Dr. Andreas Kranebitter holds master’ degrees in political science and sociology and a PhD in sociology from the University of Vienna (Austria). He currently serves as the acting head of the Archive for the History of Sociology in Austria at the University of Graz. Dr. Kranebitter worked at the Mauthausen Memorial from 2005 to 2020, where he conceptualized a long-range overall publication and research strategy and edited the Memorial’s publication series, yearbooks, and journals.
Dr. Kranebitter has authored and edited several academic publications, including “Zahlen als Zeugen. Soziologische Analysen zur Häftlingsgesellschaft des KZ Mauthausen” (2015) and “Die Soziologie und der Nationalsozialismus in Österreich” (2019, with Christoph Reinprecht). He has received several awards throughout his career, including a uni:doc fellowship at the University of Vienna (2014–2017) and the Young Scholar Prize from the Research Committee History of Sociology of the International Sociological Association (2016).
Dr. Kranebitter was awarded a 2019-2020 William J. Lowenberg Memorial Fellowship on America, the Holocaust, and the Jews to conduct research for his project, “Surveying Mass Murder: GIs and the Production of Sociological Knowledge about the Nazi Concentration Camps.” Dr. Kranebitter focuses on the production of sociological knowledge of Nazi concentration camps immediately upon their liberation. To ensure military victory against Nazi Germany, the U.S. Army relied on social research methods in order to interrogate German prisoners of war, producing knowledge used to inform psychological warfare and propaganda. Different teams analyzed reams of official National Socialist documents and compiled leaflets and radio programs, with interrogation “interviews” being their core task. When these teams eventually arrived at the newly liberated concentration camps in April 1945, they were entrusted with the task of leading the investigations of the camps.

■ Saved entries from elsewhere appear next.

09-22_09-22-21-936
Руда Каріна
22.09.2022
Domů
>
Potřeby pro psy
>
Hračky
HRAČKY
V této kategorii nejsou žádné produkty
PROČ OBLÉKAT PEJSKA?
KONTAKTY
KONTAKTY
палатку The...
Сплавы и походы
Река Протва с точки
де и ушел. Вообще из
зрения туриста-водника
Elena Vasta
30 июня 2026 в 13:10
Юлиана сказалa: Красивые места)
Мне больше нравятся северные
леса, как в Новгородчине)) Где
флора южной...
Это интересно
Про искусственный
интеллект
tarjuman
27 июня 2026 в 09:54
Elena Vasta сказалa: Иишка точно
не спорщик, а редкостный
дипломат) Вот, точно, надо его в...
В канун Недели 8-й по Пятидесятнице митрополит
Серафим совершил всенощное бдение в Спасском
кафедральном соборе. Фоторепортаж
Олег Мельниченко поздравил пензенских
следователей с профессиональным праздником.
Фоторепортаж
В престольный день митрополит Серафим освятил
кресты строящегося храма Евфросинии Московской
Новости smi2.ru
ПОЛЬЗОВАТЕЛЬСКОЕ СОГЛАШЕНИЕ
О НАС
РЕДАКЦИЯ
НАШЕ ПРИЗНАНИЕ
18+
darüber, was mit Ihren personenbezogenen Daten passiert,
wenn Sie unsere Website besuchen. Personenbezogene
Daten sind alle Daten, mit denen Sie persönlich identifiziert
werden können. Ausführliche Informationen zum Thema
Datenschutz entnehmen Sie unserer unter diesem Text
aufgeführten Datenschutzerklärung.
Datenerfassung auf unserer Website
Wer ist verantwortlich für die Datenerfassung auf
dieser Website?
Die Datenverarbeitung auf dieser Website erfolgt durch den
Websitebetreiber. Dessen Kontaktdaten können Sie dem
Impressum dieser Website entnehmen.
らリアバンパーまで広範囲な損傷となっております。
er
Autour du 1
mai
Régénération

By drawing on the papers of those “sykewarriors” donated to the Museum during the last 20 years, Dr. Kranebitter seeks to explore early research on concentration camps from the points of view of both sociology and the field of “KZ-Forschung.” His research asks the questions: How did GIs, especially intelligence officers, write and talk about concentration camps, both in private and in public? Are there source-related differences to be stated, e.g. between private and “official” reports? To which sociological or everyday theories did they refer with regard to social life in extreme situations, terror, and survival? What methods did they use to gather information, especially when talking with camp survivors but possibly also with perpetrators and bystanders? How did they refer to the published and unpublished accounts of concentration camp survivors?